My indexing, retrieval, training and comparison scripts can be found in my colbert-maintenance repo

ConditionalQA Index Artifacts

I compared the shapes and values (torch.allclose) of the .pt files in both indexes (of the UKPLab/DAPR/ConditionalQA document collection). All but one pair of tensors have the same shapes (it's an important one: ivf.pid.pt which maps document token embedding IDs to centroid IDs) and none of the tensors' values pass torch.allclose:

File Shapes match Values match
0.codes.pt Yes No
0.residuals.pt Yes No
1.codes.pt Yes No
1.residuals.pt Yes No
2.codes.pt Yes No
2.residuals.pt Yes No
avg_residual.pt Yes No
buckets.pt Yes No
centroids.pt Yes No
ivf.pid.pt No No

The changes in from 0.2.21 to 0.2.22 result in nearly wholesale index artifact changes.

ConditionalQA Retrieval Metrics

I compared aggregate and query-level metrics as well as raw retrieved passage IDs between the two colbert-ai installations.

PyTorch version Transformers version Mean Recall@10 Mean MRR@10
1.13.1 4.38.2 0.1309418985666801 0.1769138405669771
2.8.0 4.55.0 0.12709371722772383 0.17931236455221697

The changes in PyTorch (1.13.1 --> 2.8.0) and Transformers (4.38.2 --> 4.55.0) result in a decrease in Mean Recall@10 and increase in Mean MRR@10. On average there is 1 different passage retrieved per query between the two versions.

Here are the query-level differences in metrics, where "Increase" means the metric increased in the 0.2.22 install (relative to 0.2.21).

Recall@10 Difference Count
Equal 264
Decrease 4
Increase 3
MRR@10 Difference Count
Equal 256
Decrease 8
Increase 7

In most cases the query-level metrics are equal for 0.2.21 and 0.2.22. There are 4 queries for which Recall@10 decreases and 8 queries for which MRR@10 decreases for 0.2.22.

Training Dynamics (MS MARCO)

I trained the default bert-base-uncased model for 1000 batches with collection.tsv, queries.train.tsv and triples.train.small.json (JSON file created from the available tsv).

0.2.22 results in a higher training loss, higher mean positive document score and higher mean negative document score.

image

Multi-GPU Setting

I also ran indexing, search and training for the two colbert-ai installs on 4 x L4 GPUs.
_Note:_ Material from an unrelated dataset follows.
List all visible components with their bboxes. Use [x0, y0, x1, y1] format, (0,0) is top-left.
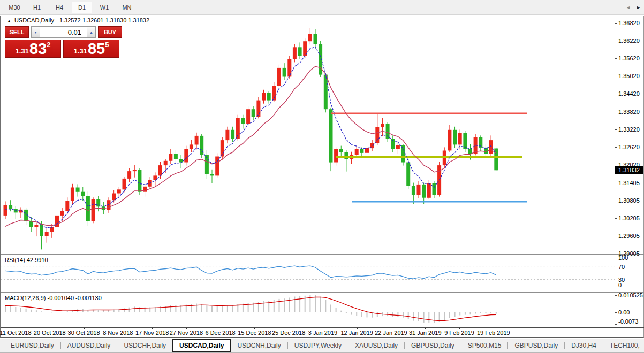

For indexing, the results are similar---all but one index tensor's shapes match, none of the index tensor values match.

In the case of multi-GPU search, the Mean Recall@10 and Mean MRR@10 both decrease for 0.2.22:

PyTorch version Transformers version Mean Recall@10 Mean MRR@10
1.13.1 4.38.2 0.1290968801164956 0.17891261055467697
2.8.0 4.55.0 0.12869273321788374 0.17573361447900193

At the query-level, multi-GPU search results in a net of 2 lower MRR@10 values for 0.2.22.

Recall@10 Difference Count
Equal 267
Decrease 2
Increase 2
MRR@10 Difference Count
Equal 253
Decrease 10
Increase 8

For multi-GPU training, 0.2.22 results in a lower training loss, and similar mean positive and negative scores.

image

Backwards Compatibility

Installing colbert-ai[torch]==0.2.22 with transformers==4.38.2 yields identical index, search and training artifacts as colbert-ai[torch]==0.2.21 with transformers==4.38.2.


In conclusion, while using the latest PyTorch and Transformers versions yields different index artifacts and thus different retrieval results as well as different training logs, the core functionality is not broken in 0.2.22. With this deprecated AdamW fix, users can now install pip install colbert-ai without error, install the latest transformers and torch version, and use the core functionality. The differences between index, search and training across different PyTorch versions will be investigated and documented before colbert-ai's torch dependency is changed to 2.x.